# [What is required]
Wherever "Nedir" turns up in the entries, copy out the line that holds it.

# [Input]
***
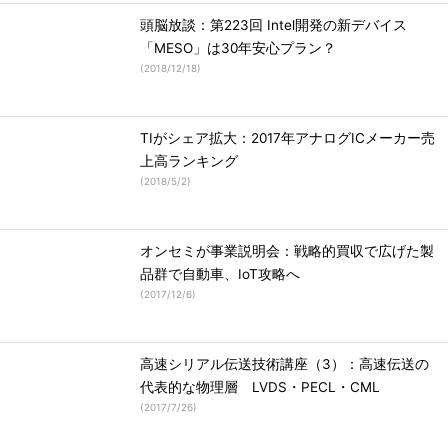
頭脳放談：第223回 Intel開発の新デバイス
「MESO」は30年安心プラン？
(
2018/12/18
)
TIがシェア拡大：2017年アナログICメーカー売
上高ランキング
(
2018/5/2
)
オンセミが事業説明会：戦略的買収で広げた製
品群で自動車、IoT攻略へ
(
2017/12/6
)
高速シリアル伝送技術講座（3）：高速伝送の
代表的な物理層 LVDS・PECL・CML
(
2017/7/26
)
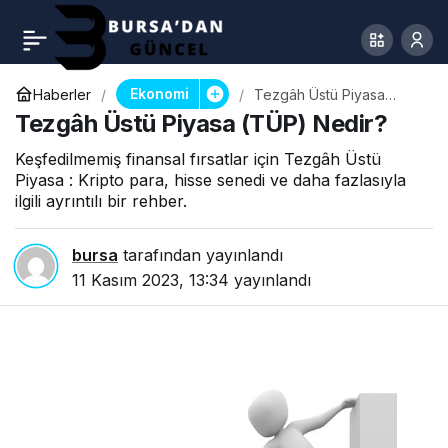
Ekonomi
Haberler
Tezgâh Üstü Piyasa
(TÜP) Nedir?
Tezgâh Üstü Piyasa (TÜP) Nedir?
Keşfedilmemiş finansal fırsatlar için Tezgâh Üstü
Piyasa : Kripto para, hisse senedi ve daha fazlasıyla
ilgili ayrıntılı bir rehber.
bursa
tarafından yayınlandı
11 Kasım 2023, 13:34
yayınlandı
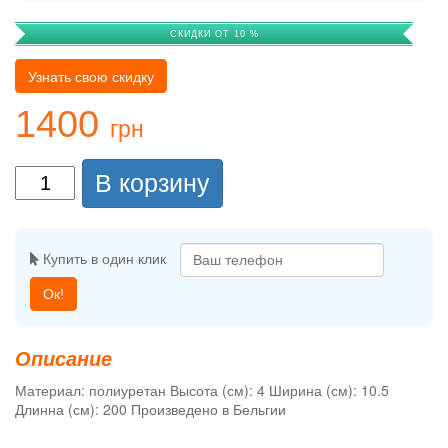
СКИДКИ ОТ 10 %
Узнать свою скидку
1400
грн
В корзину
Купить в один клик
Ок!
Описание
Материал: полиуретан Высота (см): 4 Ширина (см): 10.5
Длинна (см): 200 Произведено в Бельгии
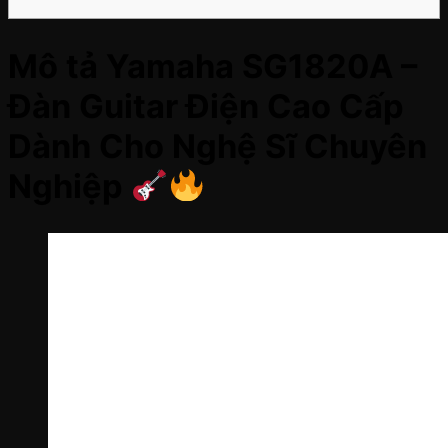
Mô tả Yamaha SG1820A –
Đàn Guitar Điện Cao Cấp
Dành Cho Nghệ Sĩ Chuyên
Nghiệp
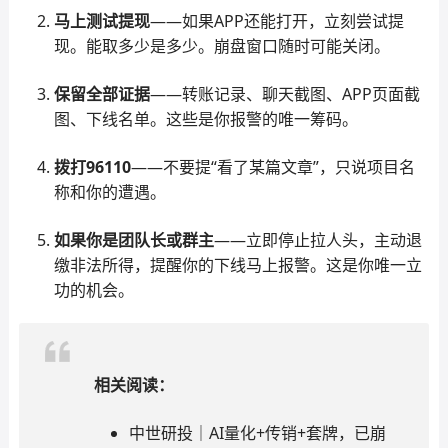
马上测试提现
——如果APP还能打开，立刻尝试提
现。能取多少是多少。崩盘窗口随时可能关闭。
保留全部证据
——转账记录、聊天截图、APP页面截
图、下线名单。这些是你报警的唯一筹码。
拨打96110
——不要提“看了某篇文章”，只说项目名
称和你的遭遇。
如果你是团队长或群主
——立即停止拉人头，主动退
缴非法所得，提醒你的下线马上报警。这是你唯一立
功的机会。
相关阅读：
中世研投｜AI量化+传销+套牌，已崩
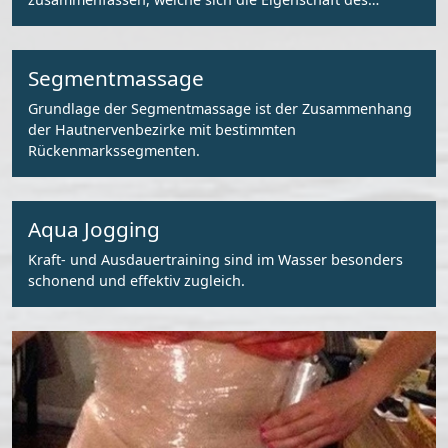
Wassers zunutze machen.
Segmentmassage
Grundlage der Segmentmassage ist der Zusammenhang
der Hautnervenbezirke mit bestimmten
Rückenmarkssegmenten.
Aqua Jogging
Kraft- und Ausdauertraining sind im Wasser besonders
schonend und effektiv zugleich.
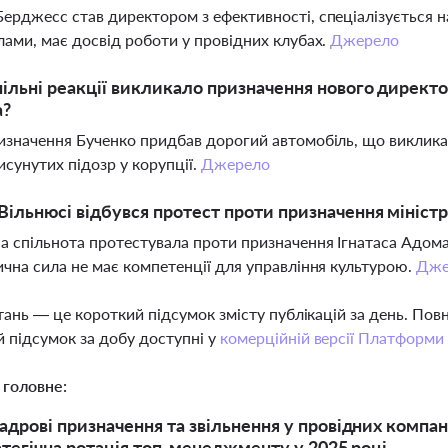
ерджесс став директором з ефективності, спеціалізується н
лами, має досвід роботи у провідних клубах.
Джерело
пільні реакції викликало призначення нового дире
а?
изначення Бученко придбав дорогий автомобіль, що виклика
исунутих підозр у корупції.
Джерело
Вільнюсі відбувся протест проти призначення мініст
а спільнота протестувала проти призначення Ігнатаса Адомав
ична сила не має компетенції для управління культурою.
Дже
тань — це короткий підсумок змісту публікацій за день. По
 підсумок за добу доступні у
комерційній версії Платформи
 головне:
адрові призначення та звільнення у провідних компан
ратегічна ротація топ-менеджменту у 2025 році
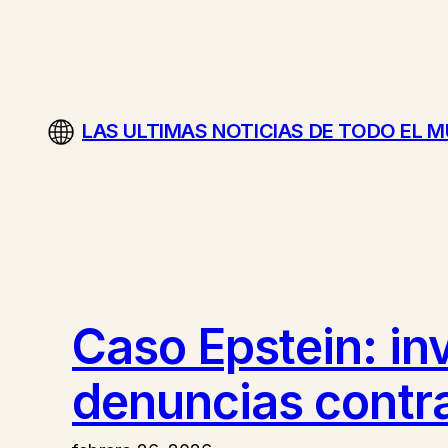
Saltar
al
contenido
LAS ULTIMAS NOTICIAS DE TODO EL 
Caso Epstein: in
denuncias contr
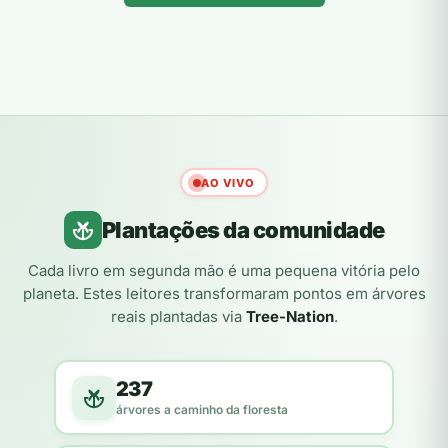
AO VIVO
Plantações da comunidade
Cada livro em segunda mão é uma pequena vitória pelo
planeta. Estes leitores transformaram pontos em árvores
reais plantadas via
Tree-Nation
.
237
árvores a caminho da floresta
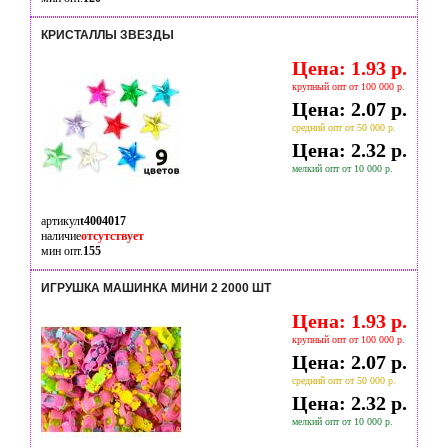
КРИСТАЛЛЫ ЗВЕЗДЫ
Цена: 1.93 р.
крупный опт от 100 000 р.
Цена: 2.07 р.
средний опт от 50 000 р.
Цена: 2.32 р.
мелкий опт от 10 000 р.
артикул
t4004017
наличие
отсутствует
мин опт.
155
ИГРУШКА МАШИНКА МИНИ 2 2000 ШТ
Цена: 1.93 р.
крупный опт от 100 000 р.
Цена: 2.07 р.
средний опт от 50 000 р.
Цена: 2.32 р.
мелкий опт от 10 000 р.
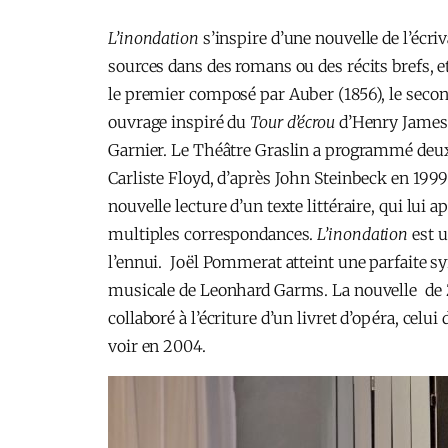
L’inondation
s’inspire d’une nouvelle de l’écri
sources dans des romans ou des récits brefs, et 
le premier composé par Auber (1856), le secon
ouvrage inspiré du
Tour d’écrou
d’Henry James, 
Garnier. Le Théâtre Graslin a programmé deux
Carliste Floyd, d’après John Steinbeck en 199
nouvelle lecture d’un texte littéraire, qui lu
multiples correspondances.
L’inondation
est u
l’ennui. Joël Pommerat atteint une parfaite sy
musicale de Leonhard Garms. La nouvelle de Zam
collaboré à l’écriture d’un livret d’opéra, celui
voir en 2004.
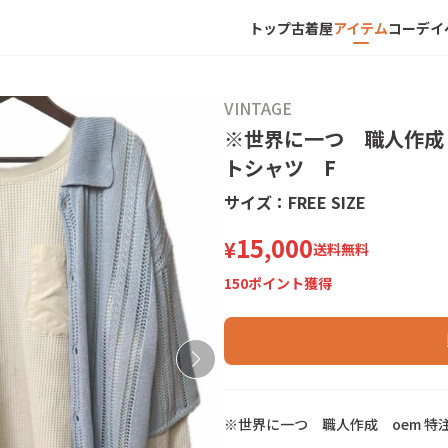
トップ
古着屋
アイテム
コーデ
イ
VINTAGE
※世界に一つ 職人作成 
トシャツ F
サイズ：
FREE SIZE
15,000
¥
送料無料
150
ポイント獲得
※
世
界
に
一
つ
職
人
作
成
o
e
m
特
***
# [Task response]
(TÜP) Nedir?
Tezgâh Üstü Piyasa (TÜP) Nedir?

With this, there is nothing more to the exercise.